Former Massachusetts Gov. Mitt Romney, who is expected to be a GOP presidential candidate, signed legislation requiring all state residents to get health insurance by July 1 or face a tax penalty, with the state subsidizing insurance for lower-income residents.
The conditions of insurance are being fought over as we speak.
California Republican Gov. Arnold Schwarzenegger kicked off his second term this month with a call to assure health care for all state residents.
The Repair of the Healthcare System is really in the control of the state governments. Those governments issue licenses to practice medicine, insure patients, and open hospitals in their own states. They can set the conditions for these licenses. However, I have only seen conditions set for the benefit of the insurance industry and hospitals, and not for the patients benefit. Only the patient can create a competitive market place that will control prices.
The president, meanwhile, this week offered a health-care plan of his own, (hardly a health plan) aimed at helping more Americans obtain health insurance. Bush spoke Thursday about his proposal at a conference outside Kansas City, Mo.
“In Illinois, Democratic Gov. Rod Blagojevich’s All Kids program was the first in the nation to offer state-subsidized health insurance to all children. (No one has mention how they are going to fix the insurance plans) During his re-election campaign last year and since, Blagojevich has spoken of his interest in moving the state toward a broad universal health-care program.”
“In his speech Thursday, Obama argued that the political climate has shifted since 1994, opening an opportunity for universal health care.
“He noted that more employers have dropped private health-care coverage since then. Employees with coverage are paying higher premiums and co-payments. And, he said, American companies face greater competitive pressure from foreign businesses that are not burdened with health-care costs because their governments provide coverage.”

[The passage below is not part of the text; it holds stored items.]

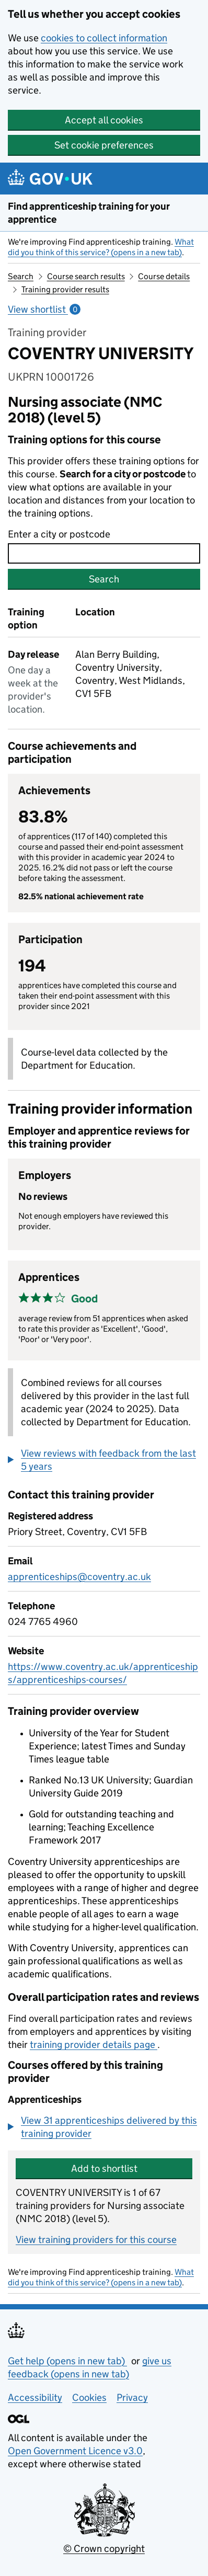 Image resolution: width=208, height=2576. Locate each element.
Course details (164, 276)
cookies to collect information (104, 38)
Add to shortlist (104, 2168)
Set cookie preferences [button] (104, 145)
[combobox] (104, 553)
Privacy (132, 2397)
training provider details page (93, 2045)
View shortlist (44, 309)
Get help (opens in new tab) (67, 2361)
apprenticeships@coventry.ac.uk (79, 1577)
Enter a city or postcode (59, 534)
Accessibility (35, 2397)
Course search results (86, 276)
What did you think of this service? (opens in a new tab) (101, 247)
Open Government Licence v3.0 (75, 2451)
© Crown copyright (104, 2549)
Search (20, 276)
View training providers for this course (96, 2240)
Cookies (89, 2397)
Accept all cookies (104, 120)
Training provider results (65, 289) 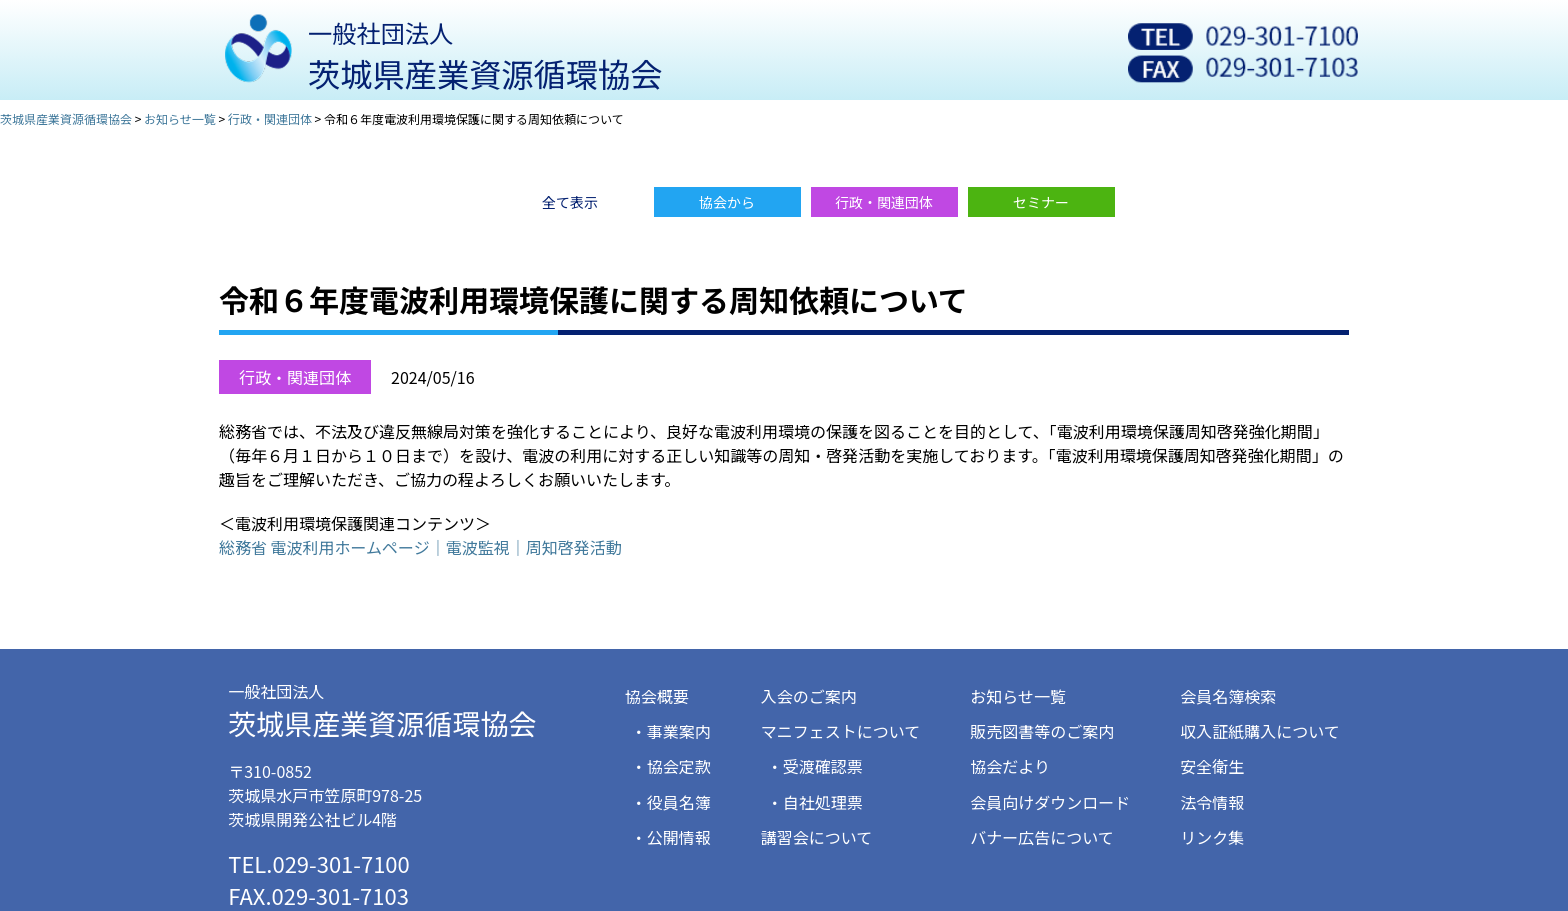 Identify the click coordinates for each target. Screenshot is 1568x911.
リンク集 (1212, 837)
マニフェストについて (841, 731)
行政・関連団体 (295, 377)
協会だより (1010, 766)
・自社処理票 (815, 802)
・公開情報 (671, 837)
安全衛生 (1212, 766)
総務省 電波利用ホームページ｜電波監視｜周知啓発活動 (420, 547)
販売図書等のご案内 (1042, 731)
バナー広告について (1042, 837)
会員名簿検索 (1228, 696)
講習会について (817, 837)
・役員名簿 (671, 802)
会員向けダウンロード (1050, 802)
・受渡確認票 (815, 766)
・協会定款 (671, 766)
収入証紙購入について (1260, 731)
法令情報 (1212, 802)
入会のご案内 (809, 696)
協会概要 (657, 696)
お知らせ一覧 (1018, 696)
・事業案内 (671, 731) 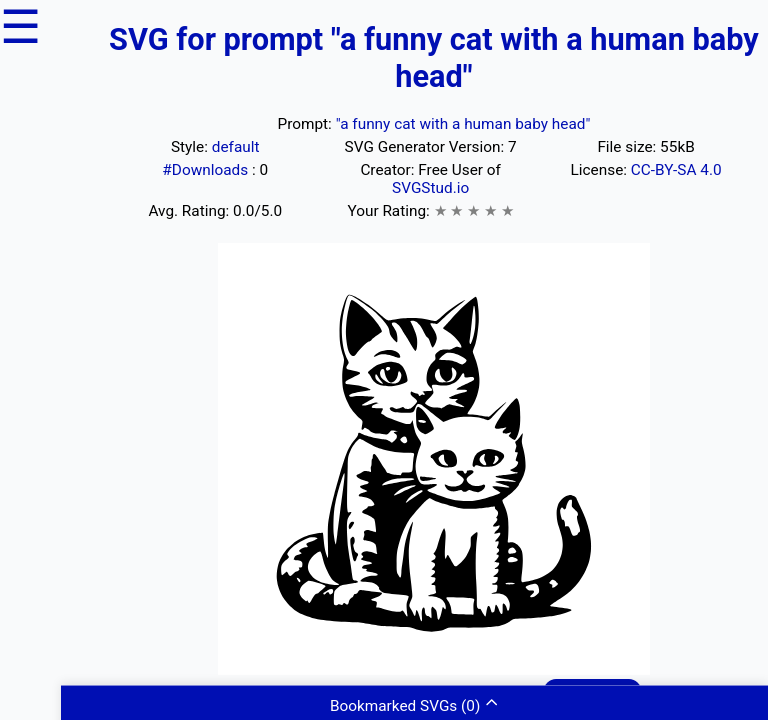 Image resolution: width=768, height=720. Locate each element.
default (236, 147)
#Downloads (207, 170)
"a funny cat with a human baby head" (463, 124)
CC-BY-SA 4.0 (676, 170)
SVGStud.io (430, 188)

”We are not in 1992. We are not in 1993. We are not in 1994. We don’t have to be intimidated,” the senator said. (Another sound bite)
“Economist Henry Aaron of the Brookings Institution, a think tank with a liberal leaning, and health-care expert Stuart Butler of the Heritage Foundation, a conservative think tank, both said establishing universal health-care coverage would be enormously difficult.”
I agree. When are we going to learn that you can not enforce price controls? When are we going to learn that we can not control behavior or morality unless we have the correct rules and incentives? It sounds good but it does not work. Market forces and competition are the driving forces for reducing waste and inflated prices.
Is anyone listening to what has been proven a thousand times over? It does not sound like it to me.
Butler, who has studied America’s health-care system for 30 years, said he supports universal coverage, but that the current system would require a drastic overhaul and that the “costs would be staggering.” An estimated 47 million Americans have no health insurance.
Aaron, who has been working on reform of America’s health-care system for more than 25 years, said the climate for universal coverage has improved, but probably not enough to get very complex legislation passed in the next several years.
To adopt a universal plan is “technically enormously difficult,” Aaron said, and would have to take into account that the U.S. has a highly diverse population and a highly diverse health-care system. It would require passage of several pieces of legislation that could take years to get through Congress, he said.
”I am not sure that even a new president and a new Congress can work through those devilish details” in the next presidential term and pass a universal plan, he said. Still, he said, if the supporters of a national plan avoid the mistakes of the Clinton administration, “they’ve got a shot.”
Will any of the above proposed solutions by politicians work?
My answer in no!! If we can not control prices with Medicare, how are we going to control prices with universal health insurance?